Why I subscribe to Aaron Karo’s newsletter, "Ruminations" is beyond me. Perhaps I like the nearly apoplectic feelings of anger it arouses in my heart. Now, as a disclaimer– I don’t have a problem with Karo himself. He seems like a reasonably nice guy, and he is funny on occasion. In fact, in that fun Jewish Geography way, a couple of my friends went to high school with him (POBJFKHS, baby). But what really pisses me off about him is something I’m going to call the Karo Ethic.
In addition to the newsletter, which appears in my box at random moments (once a month? feels like more than that), Karo has written several books about college and twentysomething life. God bless. I wish I had that kind of diligence. Basically, he’s a guy from Long Island who went away to college (U. Penn) and started sending out group emails full of Seinfeld-esque observations on the nature of the college experience. Pretty soon, everyone thought he was really funny, and he amassed a following at colleges across the country. That translated into book #1, Ruminations on College Life.
Then Karo graduated and moved to a cookie cutter apartment in Manhattan. He kept ruminating, and that turned into Book #2, Ruminations on Twentysomething Life (due out in May 2005).

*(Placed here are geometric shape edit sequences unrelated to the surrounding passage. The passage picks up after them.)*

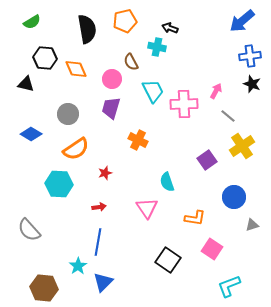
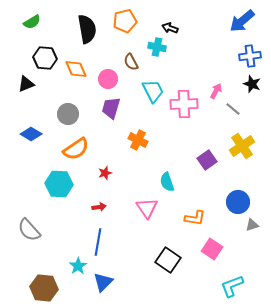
pink circle: moved 4 px left
black triangle: rotated 36 degrees counterclockwise
gray line: moved 5 px right, 7 px up
blue circle: moved 4 px right, 5 px down
cyan L-shape: moved 3 px right
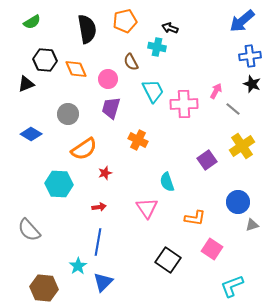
black hexagon: moved 2 px down
orange semicircle: moved 8 px right
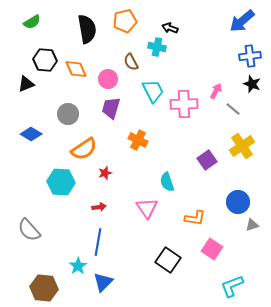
cyan hexagon: moved 2 px right, 2 px up
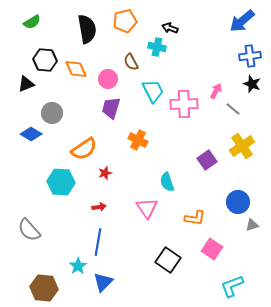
gray circle: moved 16 px left, 1 px up
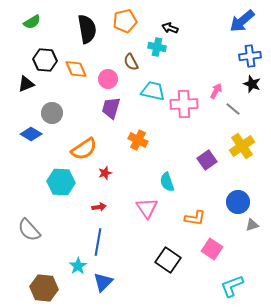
cyan trapezoid: rotated 50 degrees counterclockwise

Now, he has just informed us, his loyal subscribers, that Twentieth Century Fox has signed him on to write a sitcom based on his column called "The Whatever Years." He breaks the news in typical Karo style:
‘"The Whatever Years" features some of your favorite characters from my RUMINATIONS column – me, my roommate Brian, and our friends the Triplets – and details our exploits as recovering frat boys running wild through New York City. And if even one of the Triplets gets a hand job for having a sitcom character based upon him, it will make the whole experience worthwhile.’
Now that is pure class.
But I haven’t yet said why I’m so infuriated by Karo. Here it comes: it’s his tag line, "Writing what you’re thinking since 1997." I resent the fact that as a white, upper-middle-class, Ivy League-educated Jew from Long Island, Karo assumes he is speaking for me. But I get really mad when I think that Karo presumes to speak on behalf of ALL twenty-somethings living on their own in the big city. I resent the fact that my generation has been assigned Karo as our spokesperson. I resent the fact that the popularity of Karo establishes an official mainstream voice and set of experiences and reactions to the world, which relegates any competing narratives to the margins. I resent the fact that Karo legitimizes a set of male sexual ethics that forces girls to adhere to a new version of the Madonna/Whore archetype. Either these girls become sanctified "girlfriends" (on the road to cookie cutter matrimony) or they are just girls to fuck around with, nameless, unidentified, synecdochical (who do you think is giving that Triplet that hand job?).
Finally, Karo represents a value system that paradoxically values a person’s level of education (where you went to school, what kind of graduate degree you have) while disdaining any serious intellectual engagement. The degree flaunted from the prestigious college becomes more a way of saying "look at what an amazing school I went to and look at how little I learned while I was there." In this Karo universe, ignorance becomes a badge of honor.
By the way– he notes on his website that his column became required reading in a college course in Austria. Dude, did you ever think maybe the professor is so appalled by the current state of American campus life that s/he’s using you as an example of the Decline of the American Mind?
And most egregiously– Karo claims to have invented the slang term "fuck me." Actually, the first time I remember hearing this phrase was in "Robin Hood, Prince of Thieves" (1991). The line is uttered by Will Scarlett (Christian Slater), upon seeing that one of the other characters (Azeem? Robin?) has managed to catapault himself over the castle walls: "Fuck me, he cleared it."